What you are asked to do =>
The lines below, from the one holding "części Chicago." through the one holding "Kleinkinder-Gottesdienst", are to be restated word for word, with all images left out.

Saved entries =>

:::::

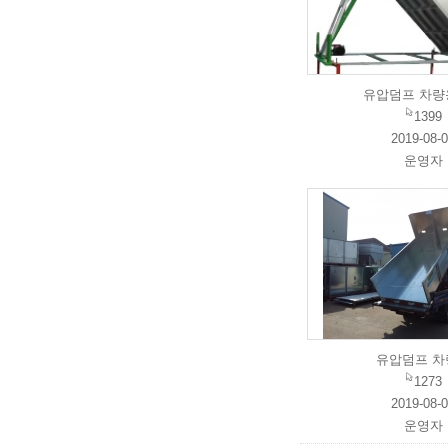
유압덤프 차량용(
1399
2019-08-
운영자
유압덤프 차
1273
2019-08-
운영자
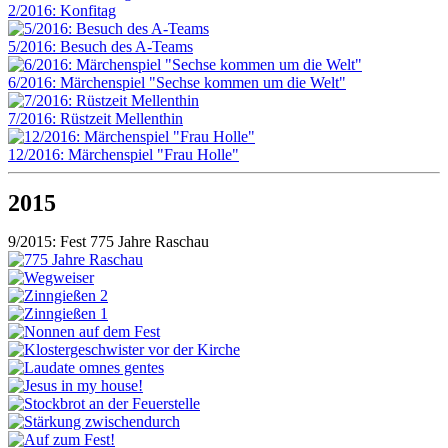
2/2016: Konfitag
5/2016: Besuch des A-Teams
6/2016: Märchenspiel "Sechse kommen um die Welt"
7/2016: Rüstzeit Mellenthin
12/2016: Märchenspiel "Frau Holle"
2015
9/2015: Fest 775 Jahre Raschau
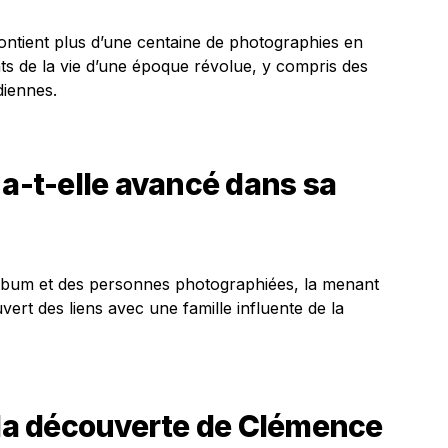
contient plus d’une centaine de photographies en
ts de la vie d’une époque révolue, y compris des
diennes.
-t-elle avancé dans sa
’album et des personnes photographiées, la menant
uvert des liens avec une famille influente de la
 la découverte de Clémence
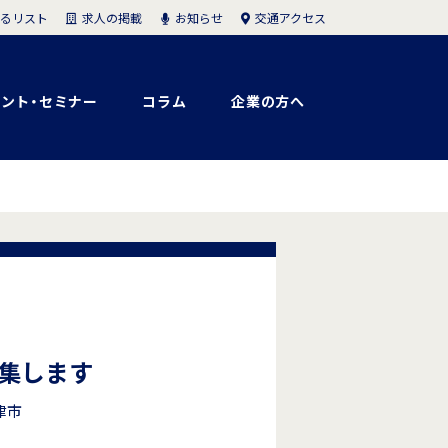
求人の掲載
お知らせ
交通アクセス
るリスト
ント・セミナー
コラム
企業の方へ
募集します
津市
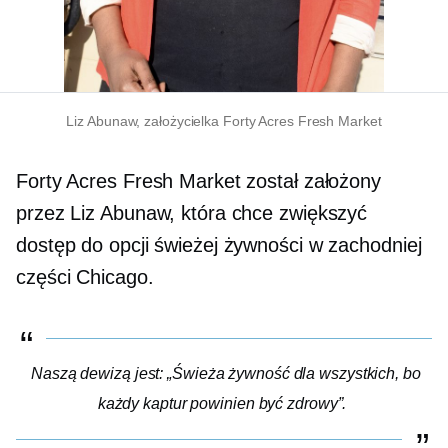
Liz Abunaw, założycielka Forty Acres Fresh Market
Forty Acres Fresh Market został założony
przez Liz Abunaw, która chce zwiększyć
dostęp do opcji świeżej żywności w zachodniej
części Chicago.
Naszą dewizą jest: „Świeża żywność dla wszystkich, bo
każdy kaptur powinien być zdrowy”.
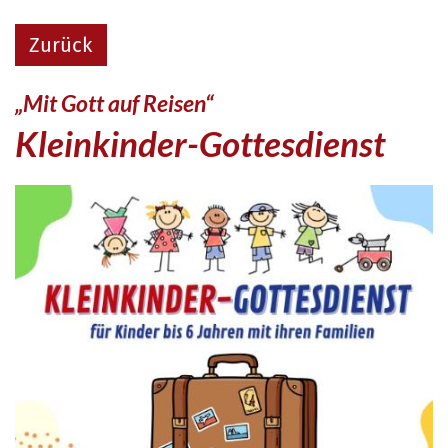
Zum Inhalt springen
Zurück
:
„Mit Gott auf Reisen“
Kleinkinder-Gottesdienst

:::::

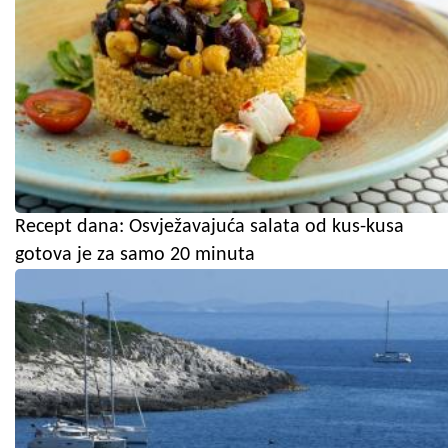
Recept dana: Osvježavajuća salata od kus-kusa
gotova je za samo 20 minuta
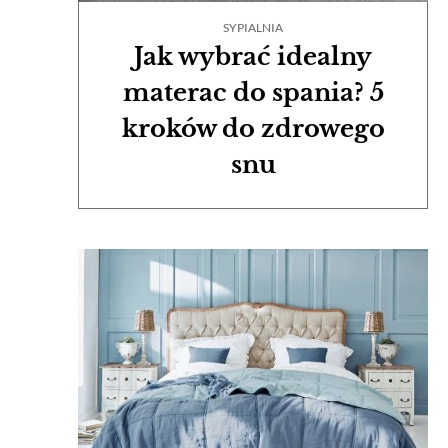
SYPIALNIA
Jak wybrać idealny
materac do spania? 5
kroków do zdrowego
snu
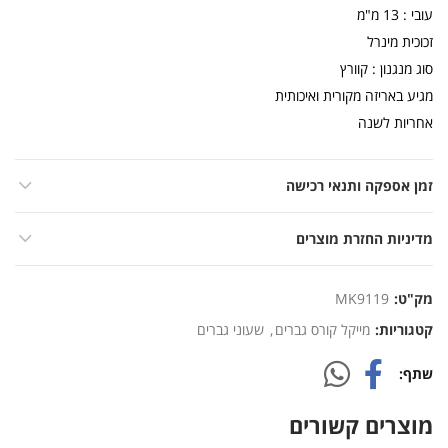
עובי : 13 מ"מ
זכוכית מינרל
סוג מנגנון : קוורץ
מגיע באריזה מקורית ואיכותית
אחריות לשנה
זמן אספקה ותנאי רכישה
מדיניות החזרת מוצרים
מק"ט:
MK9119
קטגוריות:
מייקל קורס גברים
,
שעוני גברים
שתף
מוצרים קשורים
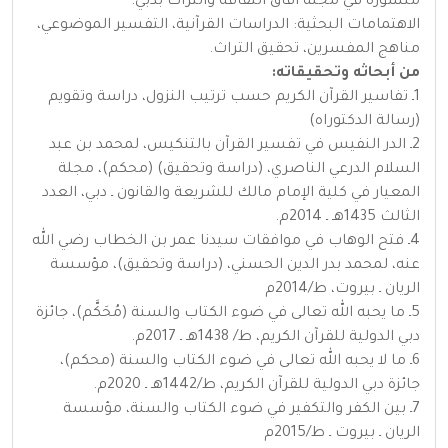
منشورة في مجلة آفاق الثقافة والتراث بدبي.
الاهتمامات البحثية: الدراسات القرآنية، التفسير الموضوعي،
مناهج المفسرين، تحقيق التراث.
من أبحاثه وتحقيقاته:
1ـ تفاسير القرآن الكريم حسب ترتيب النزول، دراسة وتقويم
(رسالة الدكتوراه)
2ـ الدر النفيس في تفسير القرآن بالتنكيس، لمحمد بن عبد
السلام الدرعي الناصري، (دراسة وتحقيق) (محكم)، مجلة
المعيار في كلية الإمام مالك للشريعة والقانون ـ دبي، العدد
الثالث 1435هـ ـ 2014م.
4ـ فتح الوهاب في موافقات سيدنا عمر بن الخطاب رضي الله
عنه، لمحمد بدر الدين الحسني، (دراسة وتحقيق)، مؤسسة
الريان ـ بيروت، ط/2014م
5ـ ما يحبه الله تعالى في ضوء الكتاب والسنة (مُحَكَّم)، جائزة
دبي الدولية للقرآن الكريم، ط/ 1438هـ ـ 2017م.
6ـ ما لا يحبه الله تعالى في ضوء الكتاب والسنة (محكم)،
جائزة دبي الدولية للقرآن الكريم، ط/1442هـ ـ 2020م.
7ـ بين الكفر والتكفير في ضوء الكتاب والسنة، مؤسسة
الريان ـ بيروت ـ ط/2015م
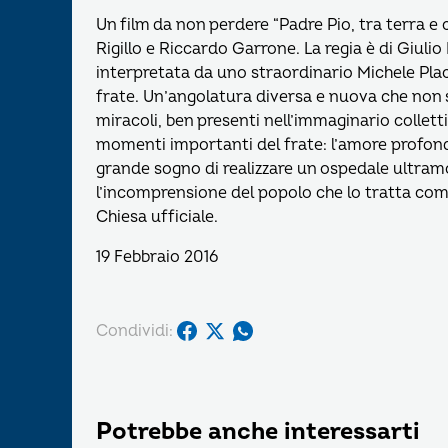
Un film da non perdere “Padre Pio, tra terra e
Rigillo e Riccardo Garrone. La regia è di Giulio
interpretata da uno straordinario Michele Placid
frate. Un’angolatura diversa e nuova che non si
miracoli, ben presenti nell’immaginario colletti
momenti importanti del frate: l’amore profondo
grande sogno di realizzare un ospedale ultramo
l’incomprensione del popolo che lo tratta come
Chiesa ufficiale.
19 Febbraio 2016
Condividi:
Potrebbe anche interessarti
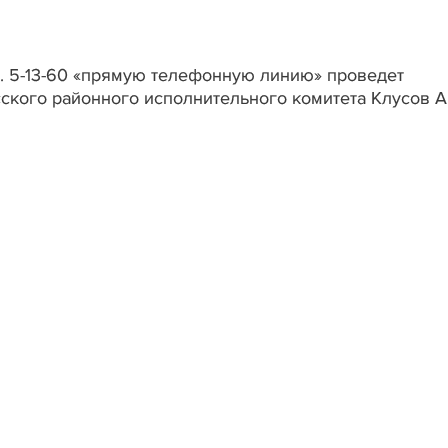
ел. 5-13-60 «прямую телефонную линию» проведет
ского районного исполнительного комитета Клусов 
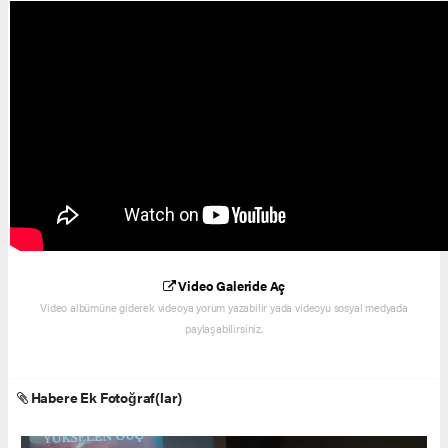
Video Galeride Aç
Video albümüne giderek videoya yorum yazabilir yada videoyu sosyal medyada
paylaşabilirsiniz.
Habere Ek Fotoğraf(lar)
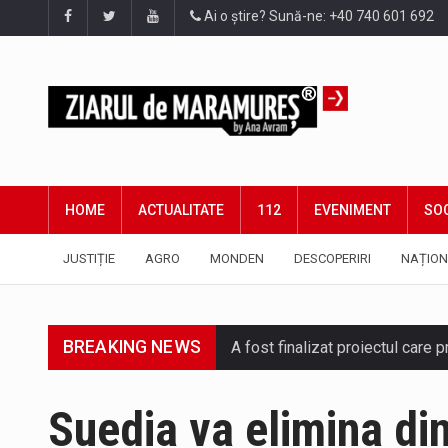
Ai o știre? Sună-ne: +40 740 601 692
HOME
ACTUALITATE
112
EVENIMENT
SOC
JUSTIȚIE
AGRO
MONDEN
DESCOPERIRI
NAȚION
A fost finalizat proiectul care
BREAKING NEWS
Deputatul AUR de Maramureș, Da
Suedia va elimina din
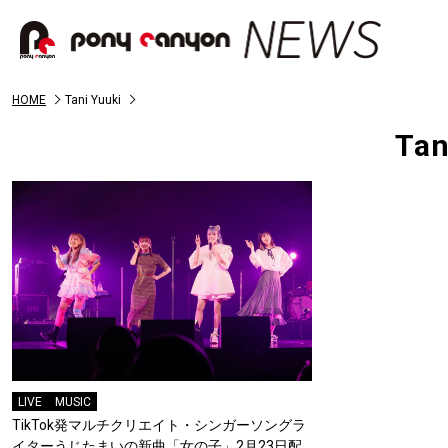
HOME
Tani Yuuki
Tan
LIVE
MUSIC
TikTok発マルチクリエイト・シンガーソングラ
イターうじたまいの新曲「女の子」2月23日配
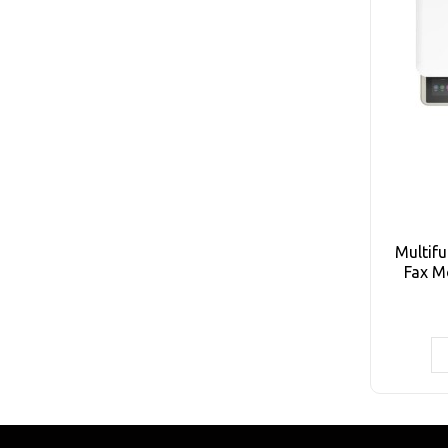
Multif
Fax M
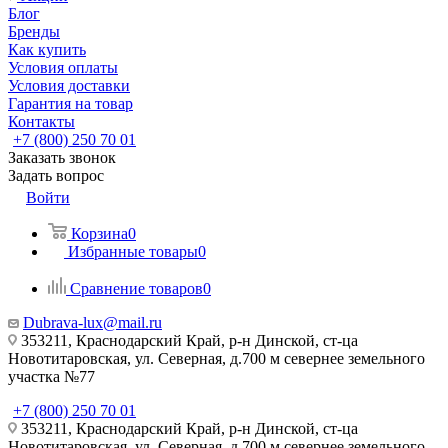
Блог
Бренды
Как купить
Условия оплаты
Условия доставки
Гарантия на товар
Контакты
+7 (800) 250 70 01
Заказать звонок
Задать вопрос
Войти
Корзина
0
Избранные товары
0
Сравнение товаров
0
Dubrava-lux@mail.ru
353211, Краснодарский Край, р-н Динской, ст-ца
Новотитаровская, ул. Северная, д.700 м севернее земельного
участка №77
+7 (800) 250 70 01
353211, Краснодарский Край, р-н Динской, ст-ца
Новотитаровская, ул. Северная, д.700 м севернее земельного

:::::

Exercise answer =>
części Chicago.
Naszą dewizą jest: „Świeża żywność dla wszystkich, bo
każdy kaptur powinien być zdrowy”.
Zum Inhalt springen
Zurück
:
„Mit Gott auf Reisen“
Kleinkinder-Gottesdienst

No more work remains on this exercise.